Go through the data below and return each line containing the word "loro".

───

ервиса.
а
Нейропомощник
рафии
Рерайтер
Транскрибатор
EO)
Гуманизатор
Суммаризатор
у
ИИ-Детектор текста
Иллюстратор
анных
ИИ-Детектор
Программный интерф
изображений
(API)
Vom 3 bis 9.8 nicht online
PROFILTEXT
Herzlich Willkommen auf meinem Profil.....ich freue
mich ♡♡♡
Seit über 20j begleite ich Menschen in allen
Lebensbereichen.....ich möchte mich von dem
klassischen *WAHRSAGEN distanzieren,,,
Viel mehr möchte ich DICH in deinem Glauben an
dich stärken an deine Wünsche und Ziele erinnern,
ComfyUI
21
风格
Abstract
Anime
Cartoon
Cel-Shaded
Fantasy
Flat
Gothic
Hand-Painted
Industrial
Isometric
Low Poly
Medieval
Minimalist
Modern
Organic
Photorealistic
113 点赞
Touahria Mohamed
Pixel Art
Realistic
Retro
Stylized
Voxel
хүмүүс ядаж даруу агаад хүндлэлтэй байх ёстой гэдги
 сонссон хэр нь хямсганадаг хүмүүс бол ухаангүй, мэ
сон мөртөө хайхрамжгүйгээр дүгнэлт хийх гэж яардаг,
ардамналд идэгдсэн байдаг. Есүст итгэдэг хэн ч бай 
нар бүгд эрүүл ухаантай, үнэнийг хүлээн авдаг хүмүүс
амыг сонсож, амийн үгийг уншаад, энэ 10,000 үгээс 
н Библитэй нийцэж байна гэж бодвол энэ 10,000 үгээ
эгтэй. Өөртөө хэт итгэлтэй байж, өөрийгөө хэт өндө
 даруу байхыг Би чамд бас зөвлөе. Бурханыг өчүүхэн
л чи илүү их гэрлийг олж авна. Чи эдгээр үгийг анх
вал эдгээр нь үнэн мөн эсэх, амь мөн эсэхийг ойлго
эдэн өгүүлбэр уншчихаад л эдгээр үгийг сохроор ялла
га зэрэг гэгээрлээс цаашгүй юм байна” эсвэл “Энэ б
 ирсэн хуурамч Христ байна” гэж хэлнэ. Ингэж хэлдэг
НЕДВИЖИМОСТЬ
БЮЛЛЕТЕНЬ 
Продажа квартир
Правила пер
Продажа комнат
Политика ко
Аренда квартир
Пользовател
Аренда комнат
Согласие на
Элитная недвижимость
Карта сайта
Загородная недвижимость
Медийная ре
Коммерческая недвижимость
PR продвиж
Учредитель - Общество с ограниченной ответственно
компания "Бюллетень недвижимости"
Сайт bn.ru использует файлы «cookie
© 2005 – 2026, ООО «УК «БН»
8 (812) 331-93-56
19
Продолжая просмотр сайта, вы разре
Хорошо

───

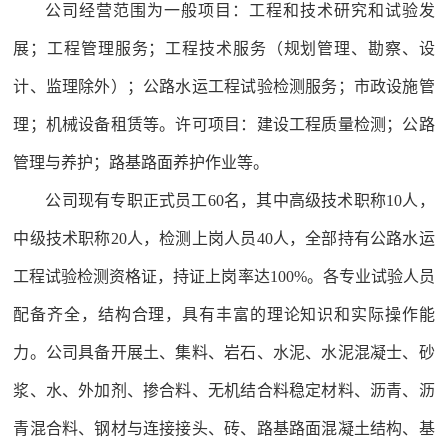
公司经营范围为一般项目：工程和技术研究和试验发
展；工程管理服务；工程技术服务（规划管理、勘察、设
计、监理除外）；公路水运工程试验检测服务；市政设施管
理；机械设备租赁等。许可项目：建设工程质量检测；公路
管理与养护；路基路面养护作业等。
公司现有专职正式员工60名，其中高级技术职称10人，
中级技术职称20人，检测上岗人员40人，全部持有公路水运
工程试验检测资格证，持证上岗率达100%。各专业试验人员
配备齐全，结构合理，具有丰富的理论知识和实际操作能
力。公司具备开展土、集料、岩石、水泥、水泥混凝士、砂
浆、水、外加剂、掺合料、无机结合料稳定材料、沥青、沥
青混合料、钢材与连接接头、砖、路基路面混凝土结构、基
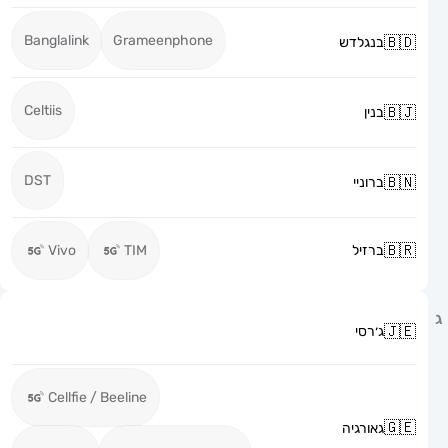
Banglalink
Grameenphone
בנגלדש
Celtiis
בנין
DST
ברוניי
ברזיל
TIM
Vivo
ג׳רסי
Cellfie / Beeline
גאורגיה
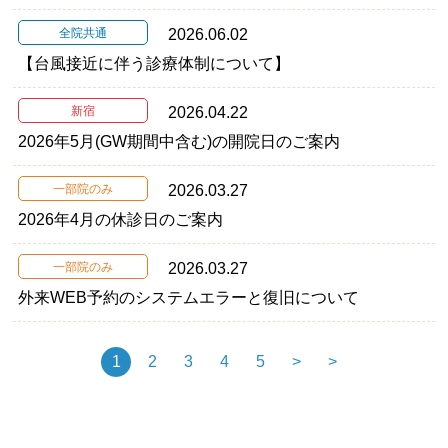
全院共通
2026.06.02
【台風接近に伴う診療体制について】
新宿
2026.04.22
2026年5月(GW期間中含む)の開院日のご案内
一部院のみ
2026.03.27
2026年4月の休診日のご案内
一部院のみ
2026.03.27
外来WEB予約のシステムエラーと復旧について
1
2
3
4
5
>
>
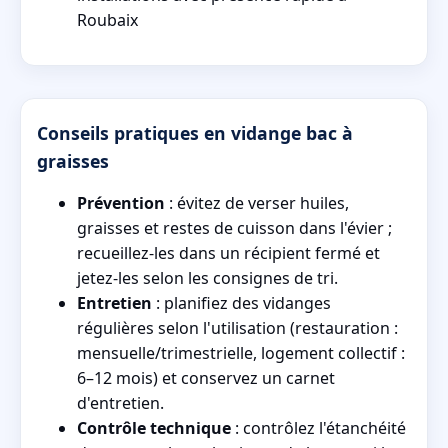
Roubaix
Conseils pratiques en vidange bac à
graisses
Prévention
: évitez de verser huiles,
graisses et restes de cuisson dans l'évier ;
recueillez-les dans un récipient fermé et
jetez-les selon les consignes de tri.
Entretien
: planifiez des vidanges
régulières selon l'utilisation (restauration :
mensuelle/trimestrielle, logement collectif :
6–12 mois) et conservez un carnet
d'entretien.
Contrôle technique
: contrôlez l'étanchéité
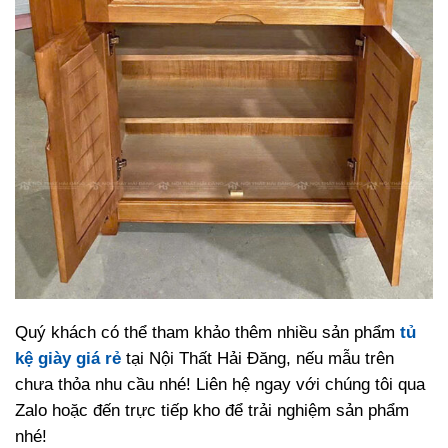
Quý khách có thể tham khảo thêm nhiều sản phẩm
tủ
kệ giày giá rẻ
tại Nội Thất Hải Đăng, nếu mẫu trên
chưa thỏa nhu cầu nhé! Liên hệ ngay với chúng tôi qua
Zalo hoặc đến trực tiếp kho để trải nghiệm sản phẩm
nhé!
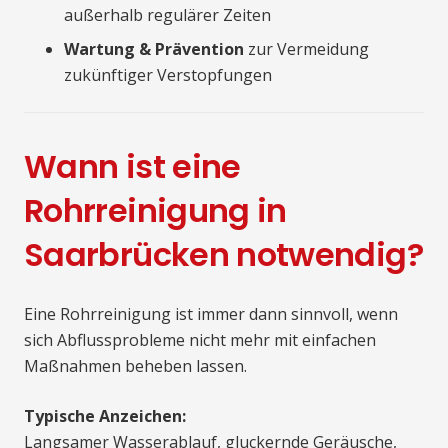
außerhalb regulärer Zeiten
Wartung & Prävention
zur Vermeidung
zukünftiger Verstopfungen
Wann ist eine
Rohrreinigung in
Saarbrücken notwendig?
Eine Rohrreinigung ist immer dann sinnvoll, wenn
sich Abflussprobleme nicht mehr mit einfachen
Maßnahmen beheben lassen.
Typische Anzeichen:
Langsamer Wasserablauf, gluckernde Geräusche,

───

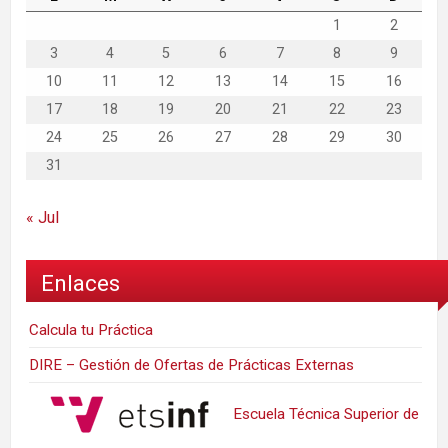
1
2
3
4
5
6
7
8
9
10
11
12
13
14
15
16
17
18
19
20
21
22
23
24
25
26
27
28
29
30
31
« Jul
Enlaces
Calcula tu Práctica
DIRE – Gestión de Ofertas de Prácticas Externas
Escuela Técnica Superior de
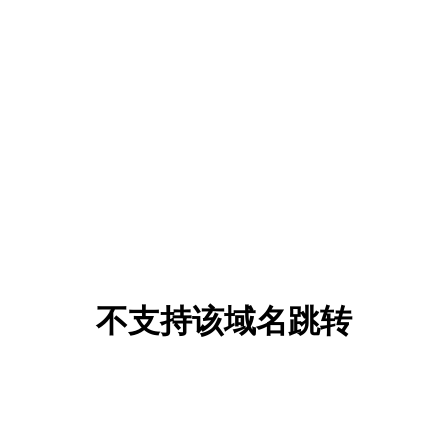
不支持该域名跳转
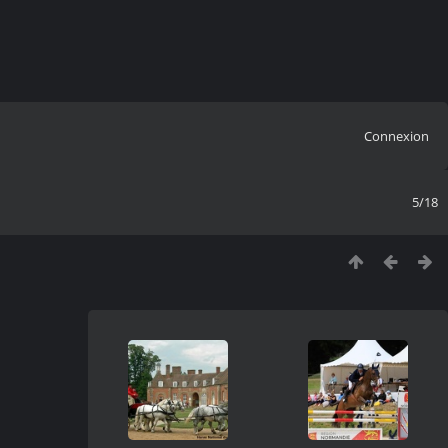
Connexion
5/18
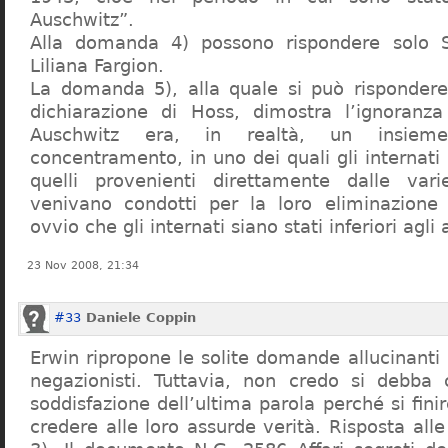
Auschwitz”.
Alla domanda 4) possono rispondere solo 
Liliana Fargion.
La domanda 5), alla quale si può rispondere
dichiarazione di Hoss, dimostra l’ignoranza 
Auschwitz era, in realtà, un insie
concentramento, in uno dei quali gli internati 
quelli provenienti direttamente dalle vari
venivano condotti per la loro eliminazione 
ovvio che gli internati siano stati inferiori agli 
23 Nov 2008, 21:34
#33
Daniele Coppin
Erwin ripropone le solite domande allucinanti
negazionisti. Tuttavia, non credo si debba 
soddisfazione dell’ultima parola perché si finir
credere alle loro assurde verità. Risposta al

───

**Answer for the task**
venivano condotti per la loro eliminazione 
credere alle loro assurde verità. Risposta al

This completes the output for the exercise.